__WHAT IS EXPECTED__: Your task is to print every entry below exactly as given.

--- WORKING DATA Enclosed Below ---

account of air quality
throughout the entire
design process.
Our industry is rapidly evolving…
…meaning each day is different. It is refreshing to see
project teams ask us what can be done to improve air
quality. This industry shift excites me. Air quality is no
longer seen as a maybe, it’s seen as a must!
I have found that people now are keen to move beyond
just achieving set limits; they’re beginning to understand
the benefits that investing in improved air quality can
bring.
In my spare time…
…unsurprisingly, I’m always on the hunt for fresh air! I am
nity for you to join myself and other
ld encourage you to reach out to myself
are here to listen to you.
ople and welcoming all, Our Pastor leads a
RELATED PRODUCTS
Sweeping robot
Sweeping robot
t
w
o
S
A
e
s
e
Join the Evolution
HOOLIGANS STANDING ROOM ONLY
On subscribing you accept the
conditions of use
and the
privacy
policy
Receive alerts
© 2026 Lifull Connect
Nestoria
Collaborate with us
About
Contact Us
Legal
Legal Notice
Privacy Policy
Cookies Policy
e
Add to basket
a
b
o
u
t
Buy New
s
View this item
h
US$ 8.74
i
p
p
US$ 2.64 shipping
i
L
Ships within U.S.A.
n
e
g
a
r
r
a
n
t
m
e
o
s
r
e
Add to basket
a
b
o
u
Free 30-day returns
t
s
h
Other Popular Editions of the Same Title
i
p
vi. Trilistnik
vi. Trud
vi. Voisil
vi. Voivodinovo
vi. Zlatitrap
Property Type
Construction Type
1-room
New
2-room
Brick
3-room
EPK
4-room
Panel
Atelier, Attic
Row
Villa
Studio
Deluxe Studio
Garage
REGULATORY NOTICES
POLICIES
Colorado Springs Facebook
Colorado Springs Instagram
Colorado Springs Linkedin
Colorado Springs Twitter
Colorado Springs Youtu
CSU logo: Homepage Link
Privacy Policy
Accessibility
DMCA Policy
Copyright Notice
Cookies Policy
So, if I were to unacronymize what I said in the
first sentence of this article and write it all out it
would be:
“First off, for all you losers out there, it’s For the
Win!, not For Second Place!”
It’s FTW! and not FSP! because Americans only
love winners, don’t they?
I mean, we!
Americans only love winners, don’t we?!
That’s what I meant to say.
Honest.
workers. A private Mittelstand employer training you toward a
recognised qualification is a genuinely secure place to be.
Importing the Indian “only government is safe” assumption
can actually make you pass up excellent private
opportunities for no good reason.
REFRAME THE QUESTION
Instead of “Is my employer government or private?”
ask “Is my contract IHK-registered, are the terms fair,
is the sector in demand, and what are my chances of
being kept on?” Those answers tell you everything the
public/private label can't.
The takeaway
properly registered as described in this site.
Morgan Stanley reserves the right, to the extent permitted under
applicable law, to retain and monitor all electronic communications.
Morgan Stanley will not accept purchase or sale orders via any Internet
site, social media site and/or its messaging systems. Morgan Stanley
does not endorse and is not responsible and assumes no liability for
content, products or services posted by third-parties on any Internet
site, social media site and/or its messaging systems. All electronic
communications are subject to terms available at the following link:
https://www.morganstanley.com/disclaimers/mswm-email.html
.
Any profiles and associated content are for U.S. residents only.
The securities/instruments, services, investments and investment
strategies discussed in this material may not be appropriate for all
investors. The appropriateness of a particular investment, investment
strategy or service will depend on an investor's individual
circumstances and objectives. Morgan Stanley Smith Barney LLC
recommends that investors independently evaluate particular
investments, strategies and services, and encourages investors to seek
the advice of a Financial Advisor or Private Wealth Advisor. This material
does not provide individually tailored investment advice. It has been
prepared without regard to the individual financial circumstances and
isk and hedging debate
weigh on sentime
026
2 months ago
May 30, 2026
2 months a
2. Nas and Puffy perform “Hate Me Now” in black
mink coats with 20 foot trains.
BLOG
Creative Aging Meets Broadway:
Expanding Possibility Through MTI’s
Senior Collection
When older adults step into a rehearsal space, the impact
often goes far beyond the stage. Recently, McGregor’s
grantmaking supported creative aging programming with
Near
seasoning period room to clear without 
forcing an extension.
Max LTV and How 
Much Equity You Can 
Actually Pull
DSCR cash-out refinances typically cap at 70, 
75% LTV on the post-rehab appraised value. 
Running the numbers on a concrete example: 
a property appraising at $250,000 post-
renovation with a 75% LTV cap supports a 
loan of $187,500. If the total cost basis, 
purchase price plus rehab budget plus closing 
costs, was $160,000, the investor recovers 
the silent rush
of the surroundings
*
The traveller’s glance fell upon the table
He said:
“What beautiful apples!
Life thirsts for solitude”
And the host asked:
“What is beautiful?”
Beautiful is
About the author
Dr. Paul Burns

--- End of Enclosed WORKING DATA ---

__ANSWER BELOW__:
account of air quality
throughout the entire
design process.
Our industry is rapidly evolving…
…meaning each day is different. It is refreshing to see
project teams ask us what can be done to improve air
quality. This industry shift excites me. Air quality is no
longer seen as a maybe, it’s seen as a must!
I have found that people now are keen to move beyond
just achieving set limits; they’re beginning to understand
the benefits that investing in improved air quality can
bring.
In my spare time…
…unsurprisingly, I’m always on the hunt for fresh air! I am
nity for you to join myself and other
ld encourage you to reach out to myself
are here to listen to you.
ople and welcoming all, Our Pastor leads a
RELATED PRODUCTS
Sweeping robot
Sweeping robot
t
w
o
S
A
e
s
e
Join the Evolution
HOOLIGANS STANDING ROOM ONLY
On subscribing you accept the
conditions of use
and the
privacy
policy
Receive alerts
© 2026 Lifull Connect
Nestoria
Collaborate with us
About
Contact Us
Legal
Legal Notice
Privacy Policy
Cookies Policy
e
Add to basket
a
b
o
u
t
Buy New
s
View this item
h
US$ 8.74
i
p
p
US$ 2.64 shipping
i
L
Ships within U.S.A.
n
e
g
a
r
r
a
n
t
m
e
o
s
r
e
Add to basket
a
b
o
u
Free 30-day returns
t
s
h
Other Popular Editions of the Same Title
i
p
vi. Trilistnik
vi. Trud
vi. Voisil
vi. Voivodinovo
vi. Zlatitrap
Property Type
Construction Type
1-room
New
2-room
Brick
3-room
EPK
4-room
Panel
Atelier, Attic
Row
Villa
Studio
Deluxe Studio
Garage
REGULATORY NOTICES
POLICIES
Colorado Springs Facebook
Colorado Springs Instagram
Colorado Springs Linkedin
Colorado Springs Twitter
Colorado Springs Youtu
CSU logo: Homepage Link
Privacy Policy
Accessibility
DMCA Policy
Copyright Notice
Cookies Policy
So, if I were to unacronymize what I said in the
first sentence of this article and write it all out it
would be:
“First off, for all you losers out there, it’s For the
Win!, not For Second Place!”
It’s FTW! and not FSP! because Americans only
love winners, don’t they?
I mean, we!
Americans only love winners, don’t we?!
That’s what I meant to say.
Honest.
workers. A private Mittelstand employer training you toward a
recognised qualification is a genuinely secure place to be.
Importing the Indian “only government is safe” assumption
can actually make you pass up excellent private
opportunities for no good reason.
REFRAME THE QUESTION
Instead of “Is my employer government or private?”
ask “Is my contract IHK-registered, are the terms fair,
is the sector in demand, and what are my chances of
being kept on?” Those answers tell you everything the
public/private label can't.
The takeaway
properly registered as described in this site.
Morgan Stanley reserves the right, to the extent permitted under
applicable law, to retain and monitor all electronic communications.
Morgan Stanley will not accept purchase or sale orders via any Internet
site, social media site and/or its messaging systems. Morgan Stanley
does not endorse and is not responsible and assumes no liability for
content, products or services posted by third-parties on any Internet
site, social media site and/or its messaging systems. All electronic
communications are subject to terms available at the following link:
https://www.morganstanley.com/disclaimers/mswm-email.html
.
Any profiles and associated content are for U.S. residents only.
The securities/instruments, services, investments and investment
strategies discussed in this material may not be appropriate for all
investors. The appropriateness of a particular investment, investment
strategy or service will depend on an investor's individual
circumstances and objectives. Morgan Stanley Smith Barney LLC
recommends that investors independently evaluate particular
investments, strategies and services, and encourages investors to seek
the advice of a Financial Advisor or Private Wealth Advisor. This material
does not provide individually tailored investment advice. It has been
prepared without regard to the individual financial circumstances and
isk and hedging debate
weigh on sentime
026
2 months ago
May 30, 2026
2 months a
2. Nas and Puffy perform “Hate Me Now” in black
mink coats with 20 foot trains.
BLOG
Creative Aging Meets Broadway:
Expanding Possibility Through MTI’s
Senior Collection
When older adults step into a rehearsal space, the impact
often goes far beyond the stage. Recently, McGregor’s
grantmaking supported creative aging programming with
Near
seasoning period room to clear without 
forcing an extension.
Max LTV and How 
Much Equity You Can 
Actually Pull
DSCR cash-out refinances typically cap at 70, 
75% LTV on the post-rehab appraised value. 
Running the numbers on a concrete example: 
a property appraising at $250,000 post-
renovation with a 75% LTV cap supports a 
loan of $187,500. If the total cost basis, 
purchase price plus rehab budget plus closing 
costs, was $160,000, the investor recovers 
the silent rush
of the surroundings
*
The traveller’s glance fell upon the table
He said:
“What beautiful apples!
Life thirsts for solitude”
And the host asked:
“What is beautiful?”
Beautiful is
About the author
Dr. Paul Burns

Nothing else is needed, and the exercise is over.